Editorial/Op
A Clock, A Gym, and Central’s History
Sitting in my living room is an 1850’s steeple clock. It is a couple of feet tall with two spires and has a hand-painted glass door that opens to reveal the swinging pendulum. The clock belonged to the Goodrich family, my great-great-great grandparents. It was given to me by my mother almost 20 years ago, the year before she passed away.
This clock is not MY history. It did not chime hourly in my home as a boy, but it chimed in the home of my grandpaw, in the home of his mother, and in the home of her grandparents. This clock is my FAMILY history.
In 80 years there will be no one alive who remembers playing basketball, attending prom, or graduating on the steps of Central’s 1927 Gym. The building will no longer be the history of any individual, but it will still be CENTRAL’s history.
I am still hopeful that next Monday night our school board decides that the preservation of Central’s history is important enough to actively support the efforts to “Save the Gym” and create a museum and cultural center. This community will not cease to exist if its oldest building is demolished, but another piece of this community’s history will have disappeared.
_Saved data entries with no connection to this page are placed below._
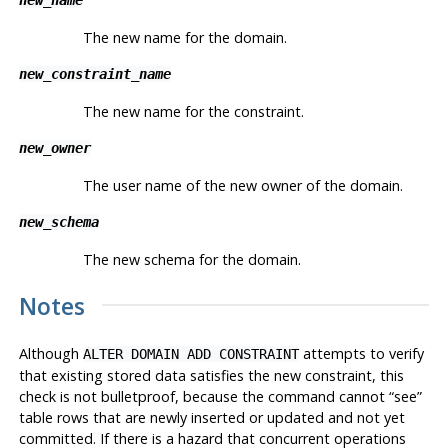
The new name for the domain.
new_constraint_name
The new name for the constraint.
new_owner
The user name of the new owner of the domain.
new_schema
The new schema for the domain.
Notes
Although
attempts to verify
ALTER DOMAIN ADD CONSTRAINT
that existing stored data satisfies the new constraint, this
check is not bulletproof, because the command cannot
“
see
”
table rows that are newly inserted or updated and not yet
committed. If there is a hazard that concurrent operations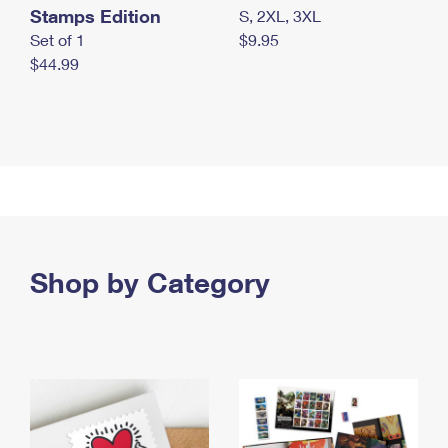
Stamps Edition
S, 2XL, 3XL
Set of 1
$9.95
$44.99
Shop by Category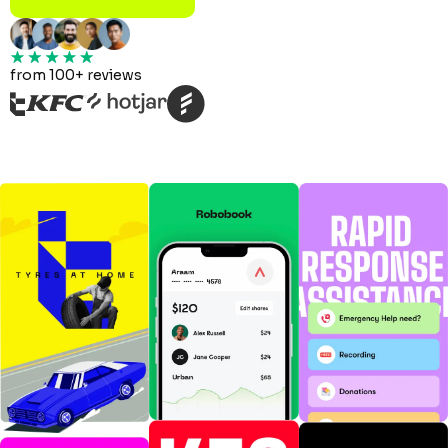
from 100+ reviews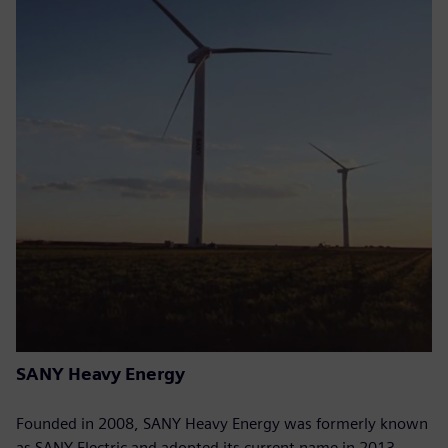
SANY Heavy Energy
Founded in 2008, SANY Heavy Energy was formerly known
as SANY Electric and adopted its current name in 2013.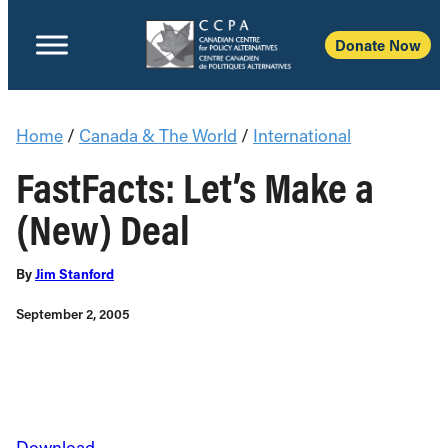
Donate Now
Home
/
Canada & The World
/
International
FastFacts: Let’s Make a
(New) Deal
By
Jim Stanford
September 2, 2005
Download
The Central community has defined us. Our forefathers who died 50 and 100 years ago wrote a script that we follow to this day. The things of importance to them then were family, faith, friends, honesty, generosity, and hard work. Those priorities that motivated those pioneers to carve out a home and a living here in Central have been handed down as a legacy for generations. Preservation of our history is one way we are reminded of that legacy, reminded of who we are.
Why should we “Save the Gym” and make it a museum of Central’s history? John Steinbeck said it well in The Grapes of Wrath:
“How will we know it’s us without our past?”